Next: Our Contribution Up: Inducing Interpretable Voting Classifiers Previous: Inducing Interpretable Voting Classifiers

Introduction

Recent advances in the study of voting classification algorithms have brought empirical and theoretical results clearly showing the discrimination power of ensemble classifiers [Bauer Kohavi1999,Breiman1996,Dietterich2000,Opitz Maclin1999,Schapire Singer1998]. These methods basically rely on voting the decision of individual classifiers inside an ensemble. It is widely accepted, and formally proven in certain cases [Schapire et al.1998,Schapire Singer1998], that their power actually relies on the ability to build potentially very large classifiers. It has even been observed experimentally that such an ensemble can sometimes be as large as (or larger than) the data used to build the ensemble [Margineantu Dietterich1997] ! Then, a simple question arises, namely what is the interest a customer can have in using such a classifier, instead of simple lookups in the data, and using algorithms such as nearest neighbor classifiers [Margineantu Dietterich1997] ?
After some of the most remarkable recent studies in voting classification algorithms, some authors have pointed out the interest to bring this classification power to data mining, and more precisely to make interpretability a clear issue in voting classification algorithms [Bauer Kohavi1999,Ridgeway et al.1998]. Some authors go even further, and argue that the importance of interpretability has been marginalized in the design of these algorithms, and put behind the need to devise classifiers with strong classification power [Ridgeway et al.1998]. But interpretability also governs the quality of a model by providing answers to how it is working, and, most importantly, why. According to Bauer $\&$ Kohavi (1999), striving for comprehensibility in voting models is one of the principal problems requiring future investigations. They also remark that ``voting techniques usually result in incomprehensible classifiers that cannot easily be shown to users''.
Comprehensibility is, on the other hand, a hard mining issue [Buja Lee2001] : it depends on parameters such as the type of classifiers used, the algorithm inducing the classifiers, the user mining the outputs, etc. . Though the quantification of interpretability is still opened in the general case [Buja Lee2001], there are some clues coming from theory and practice of machine learning/data mining indicating some potentially interesting requirements and compromises to devise an efficient learning/mining algorithm.
A first requirement for the algorithm is obviously its generalization abilities: without classification strength, it is pointless to search for interesting models of the data.
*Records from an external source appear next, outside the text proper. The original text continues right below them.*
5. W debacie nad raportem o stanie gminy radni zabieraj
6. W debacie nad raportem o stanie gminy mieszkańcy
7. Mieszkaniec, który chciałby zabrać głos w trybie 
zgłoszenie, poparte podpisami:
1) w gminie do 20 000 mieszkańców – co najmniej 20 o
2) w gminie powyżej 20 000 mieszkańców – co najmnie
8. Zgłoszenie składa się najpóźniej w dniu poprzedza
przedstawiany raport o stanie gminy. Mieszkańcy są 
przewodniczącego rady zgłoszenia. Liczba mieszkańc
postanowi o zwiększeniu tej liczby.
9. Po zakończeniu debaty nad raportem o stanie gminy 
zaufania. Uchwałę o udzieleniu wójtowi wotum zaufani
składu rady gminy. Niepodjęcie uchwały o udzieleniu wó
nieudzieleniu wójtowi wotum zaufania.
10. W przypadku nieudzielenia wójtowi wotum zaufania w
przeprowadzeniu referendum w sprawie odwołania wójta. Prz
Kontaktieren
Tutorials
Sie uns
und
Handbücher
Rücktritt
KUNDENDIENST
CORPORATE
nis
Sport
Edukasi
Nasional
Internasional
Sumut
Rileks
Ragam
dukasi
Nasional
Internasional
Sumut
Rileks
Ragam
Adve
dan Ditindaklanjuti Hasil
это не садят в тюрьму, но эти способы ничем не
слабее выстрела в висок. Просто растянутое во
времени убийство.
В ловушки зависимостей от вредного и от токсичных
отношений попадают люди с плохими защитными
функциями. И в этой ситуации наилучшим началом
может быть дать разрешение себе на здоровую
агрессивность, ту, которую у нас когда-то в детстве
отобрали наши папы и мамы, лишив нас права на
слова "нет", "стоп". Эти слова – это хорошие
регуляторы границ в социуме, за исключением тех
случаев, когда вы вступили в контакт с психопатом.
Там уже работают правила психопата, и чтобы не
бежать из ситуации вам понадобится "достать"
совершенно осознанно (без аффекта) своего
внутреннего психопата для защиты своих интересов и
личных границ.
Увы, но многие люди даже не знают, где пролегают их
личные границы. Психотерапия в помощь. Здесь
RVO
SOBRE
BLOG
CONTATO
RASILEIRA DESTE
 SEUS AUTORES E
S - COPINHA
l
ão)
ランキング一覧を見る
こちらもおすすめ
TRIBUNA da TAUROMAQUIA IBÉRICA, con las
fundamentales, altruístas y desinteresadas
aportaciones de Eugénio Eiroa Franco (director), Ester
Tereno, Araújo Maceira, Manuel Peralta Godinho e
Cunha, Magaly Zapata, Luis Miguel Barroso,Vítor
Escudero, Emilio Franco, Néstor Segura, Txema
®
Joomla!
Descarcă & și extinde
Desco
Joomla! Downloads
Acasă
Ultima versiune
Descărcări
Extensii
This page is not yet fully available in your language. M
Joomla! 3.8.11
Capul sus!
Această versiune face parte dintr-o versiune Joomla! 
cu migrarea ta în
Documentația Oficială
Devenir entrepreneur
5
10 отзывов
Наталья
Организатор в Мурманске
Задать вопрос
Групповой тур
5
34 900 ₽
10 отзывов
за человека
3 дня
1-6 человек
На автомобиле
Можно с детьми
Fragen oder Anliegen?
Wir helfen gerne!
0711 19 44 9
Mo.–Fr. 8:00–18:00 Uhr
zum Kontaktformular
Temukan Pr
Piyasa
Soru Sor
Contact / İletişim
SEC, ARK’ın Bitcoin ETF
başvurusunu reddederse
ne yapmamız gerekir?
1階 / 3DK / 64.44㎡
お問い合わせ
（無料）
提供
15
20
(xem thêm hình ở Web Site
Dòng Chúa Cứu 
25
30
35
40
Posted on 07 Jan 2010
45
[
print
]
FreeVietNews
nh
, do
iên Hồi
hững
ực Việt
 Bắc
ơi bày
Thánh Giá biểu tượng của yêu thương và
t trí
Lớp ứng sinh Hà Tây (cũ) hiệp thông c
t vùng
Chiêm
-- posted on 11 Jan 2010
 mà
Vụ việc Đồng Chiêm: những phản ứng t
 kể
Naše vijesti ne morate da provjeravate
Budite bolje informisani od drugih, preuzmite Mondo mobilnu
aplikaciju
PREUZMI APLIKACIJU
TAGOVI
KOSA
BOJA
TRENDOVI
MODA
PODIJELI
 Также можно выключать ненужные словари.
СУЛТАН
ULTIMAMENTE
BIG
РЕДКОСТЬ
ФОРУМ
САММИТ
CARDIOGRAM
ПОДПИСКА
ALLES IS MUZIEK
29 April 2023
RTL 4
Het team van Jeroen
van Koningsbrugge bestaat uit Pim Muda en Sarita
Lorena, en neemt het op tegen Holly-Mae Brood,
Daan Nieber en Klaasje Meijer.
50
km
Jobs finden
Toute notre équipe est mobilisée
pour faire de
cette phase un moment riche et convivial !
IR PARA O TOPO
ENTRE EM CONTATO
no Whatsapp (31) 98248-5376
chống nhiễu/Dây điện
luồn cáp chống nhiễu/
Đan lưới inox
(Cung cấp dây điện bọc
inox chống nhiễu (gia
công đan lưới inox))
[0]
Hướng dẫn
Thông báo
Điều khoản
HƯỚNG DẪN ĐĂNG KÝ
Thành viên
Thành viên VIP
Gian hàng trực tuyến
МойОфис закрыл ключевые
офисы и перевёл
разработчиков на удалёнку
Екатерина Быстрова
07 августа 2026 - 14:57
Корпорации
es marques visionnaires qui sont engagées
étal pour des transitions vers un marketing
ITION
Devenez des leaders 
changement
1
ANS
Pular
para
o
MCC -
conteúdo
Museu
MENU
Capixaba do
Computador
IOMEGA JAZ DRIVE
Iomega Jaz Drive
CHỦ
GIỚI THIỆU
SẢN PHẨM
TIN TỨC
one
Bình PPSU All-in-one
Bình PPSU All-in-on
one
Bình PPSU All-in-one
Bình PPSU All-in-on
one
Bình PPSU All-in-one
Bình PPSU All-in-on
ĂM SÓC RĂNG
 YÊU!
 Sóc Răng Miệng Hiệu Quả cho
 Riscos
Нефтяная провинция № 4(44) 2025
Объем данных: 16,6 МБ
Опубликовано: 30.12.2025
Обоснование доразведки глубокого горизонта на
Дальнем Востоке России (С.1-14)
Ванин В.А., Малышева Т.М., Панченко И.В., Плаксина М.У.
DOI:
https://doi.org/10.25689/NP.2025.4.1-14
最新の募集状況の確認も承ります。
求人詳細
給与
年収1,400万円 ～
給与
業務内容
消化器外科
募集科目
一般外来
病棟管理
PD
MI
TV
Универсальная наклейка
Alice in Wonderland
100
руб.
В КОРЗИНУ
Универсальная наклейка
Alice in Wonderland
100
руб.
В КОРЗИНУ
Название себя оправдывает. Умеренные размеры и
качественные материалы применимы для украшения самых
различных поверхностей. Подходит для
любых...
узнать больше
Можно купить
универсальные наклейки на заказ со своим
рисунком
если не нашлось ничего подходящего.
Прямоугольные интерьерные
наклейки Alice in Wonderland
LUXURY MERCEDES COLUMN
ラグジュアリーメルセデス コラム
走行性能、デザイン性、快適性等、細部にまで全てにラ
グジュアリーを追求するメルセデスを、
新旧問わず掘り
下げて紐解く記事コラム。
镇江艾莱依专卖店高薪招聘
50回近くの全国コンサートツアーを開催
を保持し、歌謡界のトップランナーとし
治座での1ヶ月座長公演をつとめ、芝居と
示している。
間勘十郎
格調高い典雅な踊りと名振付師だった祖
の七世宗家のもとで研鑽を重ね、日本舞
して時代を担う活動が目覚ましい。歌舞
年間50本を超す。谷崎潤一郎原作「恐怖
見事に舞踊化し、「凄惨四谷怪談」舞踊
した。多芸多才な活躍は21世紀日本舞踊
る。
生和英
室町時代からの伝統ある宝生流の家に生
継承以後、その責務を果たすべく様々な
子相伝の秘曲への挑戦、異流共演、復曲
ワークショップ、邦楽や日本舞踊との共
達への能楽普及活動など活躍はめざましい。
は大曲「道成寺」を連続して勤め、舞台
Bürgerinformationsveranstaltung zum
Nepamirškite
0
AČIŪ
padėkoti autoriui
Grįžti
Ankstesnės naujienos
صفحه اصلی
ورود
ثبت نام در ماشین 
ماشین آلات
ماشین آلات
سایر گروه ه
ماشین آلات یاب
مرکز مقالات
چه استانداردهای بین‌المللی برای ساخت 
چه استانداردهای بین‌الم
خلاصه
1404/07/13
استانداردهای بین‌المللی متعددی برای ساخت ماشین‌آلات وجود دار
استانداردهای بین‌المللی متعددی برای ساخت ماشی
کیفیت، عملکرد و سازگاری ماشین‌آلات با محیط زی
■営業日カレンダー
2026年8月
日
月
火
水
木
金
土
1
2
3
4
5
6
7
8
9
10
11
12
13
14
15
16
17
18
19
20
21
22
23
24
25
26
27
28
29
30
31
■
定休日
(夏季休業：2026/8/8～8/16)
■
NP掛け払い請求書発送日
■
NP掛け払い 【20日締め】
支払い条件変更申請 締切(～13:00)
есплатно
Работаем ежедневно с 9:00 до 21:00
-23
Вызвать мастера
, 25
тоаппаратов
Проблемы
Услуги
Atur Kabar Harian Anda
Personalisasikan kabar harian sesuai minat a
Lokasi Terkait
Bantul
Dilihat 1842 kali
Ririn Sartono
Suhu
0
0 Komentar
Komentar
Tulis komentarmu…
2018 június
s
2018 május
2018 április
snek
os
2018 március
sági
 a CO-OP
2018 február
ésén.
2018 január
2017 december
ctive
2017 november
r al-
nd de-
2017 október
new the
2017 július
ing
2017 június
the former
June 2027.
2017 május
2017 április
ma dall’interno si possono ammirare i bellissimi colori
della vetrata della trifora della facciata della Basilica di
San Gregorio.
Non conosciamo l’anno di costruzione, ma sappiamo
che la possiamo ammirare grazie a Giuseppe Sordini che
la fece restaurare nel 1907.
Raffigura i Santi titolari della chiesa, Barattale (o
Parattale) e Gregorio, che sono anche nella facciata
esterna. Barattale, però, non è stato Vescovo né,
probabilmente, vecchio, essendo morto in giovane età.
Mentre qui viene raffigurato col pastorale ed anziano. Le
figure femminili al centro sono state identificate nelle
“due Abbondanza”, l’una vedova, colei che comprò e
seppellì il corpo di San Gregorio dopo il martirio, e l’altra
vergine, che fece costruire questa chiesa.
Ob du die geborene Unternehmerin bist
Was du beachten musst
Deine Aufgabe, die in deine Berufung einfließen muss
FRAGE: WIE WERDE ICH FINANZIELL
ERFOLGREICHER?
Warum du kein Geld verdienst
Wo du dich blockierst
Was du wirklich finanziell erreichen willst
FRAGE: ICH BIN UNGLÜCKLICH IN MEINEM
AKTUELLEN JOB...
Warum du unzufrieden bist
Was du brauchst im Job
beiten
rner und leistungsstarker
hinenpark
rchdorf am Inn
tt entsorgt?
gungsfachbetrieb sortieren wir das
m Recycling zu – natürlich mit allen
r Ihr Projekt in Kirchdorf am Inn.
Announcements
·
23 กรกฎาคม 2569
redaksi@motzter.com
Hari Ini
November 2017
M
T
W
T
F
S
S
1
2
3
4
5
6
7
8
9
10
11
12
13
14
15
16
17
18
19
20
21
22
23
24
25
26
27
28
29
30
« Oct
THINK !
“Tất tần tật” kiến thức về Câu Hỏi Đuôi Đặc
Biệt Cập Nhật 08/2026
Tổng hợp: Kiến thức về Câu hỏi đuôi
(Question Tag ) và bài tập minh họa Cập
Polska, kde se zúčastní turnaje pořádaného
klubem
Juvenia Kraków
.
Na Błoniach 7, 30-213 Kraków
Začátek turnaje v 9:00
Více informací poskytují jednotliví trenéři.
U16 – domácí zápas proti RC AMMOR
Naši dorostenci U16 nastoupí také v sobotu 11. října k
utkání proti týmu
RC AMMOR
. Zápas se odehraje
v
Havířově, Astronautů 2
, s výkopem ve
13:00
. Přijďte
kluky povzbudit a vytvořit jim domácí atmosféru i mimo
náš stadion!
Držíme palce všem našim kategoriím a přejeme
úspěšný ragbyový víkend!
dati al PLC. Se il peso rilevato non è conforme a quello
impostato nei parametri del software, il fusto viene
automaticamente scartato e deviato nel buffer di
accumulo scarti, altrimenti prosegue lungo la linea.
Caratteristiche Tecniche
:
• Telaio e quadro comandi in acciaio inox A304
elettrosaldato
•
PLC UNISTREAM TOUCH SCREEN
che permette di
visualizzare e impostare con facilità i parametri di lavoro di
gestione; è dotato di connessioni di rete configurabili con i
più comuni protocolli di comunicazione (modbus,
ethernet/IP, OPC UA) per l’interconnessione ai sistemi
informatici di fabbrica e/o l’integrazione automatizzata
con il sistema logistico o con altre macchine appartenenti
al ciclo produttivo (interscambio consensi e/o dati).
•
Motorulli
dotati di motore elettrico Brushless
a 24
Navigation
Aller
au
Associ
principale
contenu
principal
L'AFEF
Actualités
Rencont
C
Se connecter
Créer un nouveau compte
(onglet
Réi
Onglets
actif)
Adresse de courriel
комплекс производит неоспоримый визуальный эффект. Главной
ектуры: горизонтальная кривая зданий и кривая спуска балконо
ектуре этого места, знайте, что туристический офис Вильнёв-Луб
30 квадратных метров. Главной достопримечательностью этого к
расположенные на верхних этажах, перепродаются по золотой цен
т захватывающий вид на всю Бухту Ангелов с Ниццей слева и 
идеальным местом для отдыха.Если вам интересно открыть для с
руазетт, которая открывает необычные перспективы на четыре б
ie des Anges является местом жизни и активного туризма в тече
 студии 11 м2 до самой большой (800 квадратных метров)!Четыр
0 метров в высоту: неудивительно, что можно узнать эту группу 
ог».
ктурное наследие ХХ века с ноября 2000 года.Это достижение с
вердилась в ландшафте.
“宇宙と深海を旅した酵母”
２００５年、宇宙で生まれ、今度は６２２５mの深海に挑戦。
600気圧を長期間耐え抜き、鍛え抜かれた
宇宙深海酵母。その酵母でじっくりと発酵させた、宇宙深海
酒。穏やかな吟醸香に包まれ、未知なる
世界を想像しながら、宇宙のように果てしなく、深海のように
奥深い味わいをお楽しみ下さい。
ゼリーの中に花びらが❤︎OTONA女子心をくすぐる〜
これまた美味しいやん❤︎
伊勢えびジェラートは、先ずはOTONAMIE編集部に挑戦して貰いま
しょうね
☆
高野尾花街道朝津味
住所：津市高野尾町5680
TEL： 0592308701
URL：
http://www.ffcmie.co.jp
A second requirement, more related to mining, is the size of the classifiers [Nock Gascuel1995,Nock Jappy1998]. If accurate, a classifier with restricted size can lead to faster and deeper understanding. This is obviously not an absolute rule, rather an approximate proxy for interpretability : pathologic cases exist in which, for example, a large and unbalanced tree can be very simple to understand [Buja Lee2001]. Note that in this example, the authors explain that the tree is simple because all its nodes can be described using few clauses. Therefore, simplicity is also associated to a short description, but using a particular class of concept representation.
A third parameter influencing comprehensibility is the nature of the algorithm's output. Inside the broad scope of symbolic classifiers, some classes of concept representations appear to offer a greater comfort for interpretation. Decision trees belong to this set [Breiman et al.1984], though they also raise some interpretability problems : Kohavi $\&$ Sommerfield (1998) quote that

``the clients [business users] found some interesting patterns in the decision trees, but they did not feel the structure was natural for them. They were looking for those two or three attributes and values (e.g. a combination of geographic and industries) where something ``interesting'' was happening. In addition, they felt it was too limiting that the nodes in a decision tree represent rules that all start with the same attributes.''

Although not limiting from a classification viewpoint, the ordering of nodes prior to classification can therefore make it uncomfortable to mine a decision tree. Notice that this problem might hold for any class of concept representation integrating an ordering prior to classification: decision lists [Rivest1987], alternating decision trees [Freund Mason1999], branching programs [Mansour McAllester2000], etc. . There exists, however, a type of classifiers on which related papers appear to be generally unanimous on their mining abilities : disjunctive normal form formulas (DNFs, and their numerous extensions), that is, disjunctions of conjunctions. Interestingly enough, this is the class which motivated early works (and a great amount of works afterwards) on the well-known PAC theory of learning [Valiant1984,Valiant1985], partly because of the tendency humans seem to have to represent knowledge using similarly shaped rules [Valiant1985]. This class is also the dual of the one implicitly used by Buja $\&$ Lee (2001) to cast their size measure for decision trees (to state whether the concept represented is simple or not).
It is our aim in this paper to propose theoretical results and approximation algorithms related to the induction of very particular voting classifiers, drawing their roots on simple rule sets (like DNF), with the objective to keep a tradeoff between simplicity and accuracy. Our aim is also to prove that, in the numerous induction algorithms already proposed throughout the machine learning and data mining communities, some of them, previously used in decision trees and decision lists induction, can be easily adapted to cope with this objective, thereby leading to easy-to-implement (and compare) algorithms. The next section presents a synthesis of our contribution, which is detailed in the rest of the paper.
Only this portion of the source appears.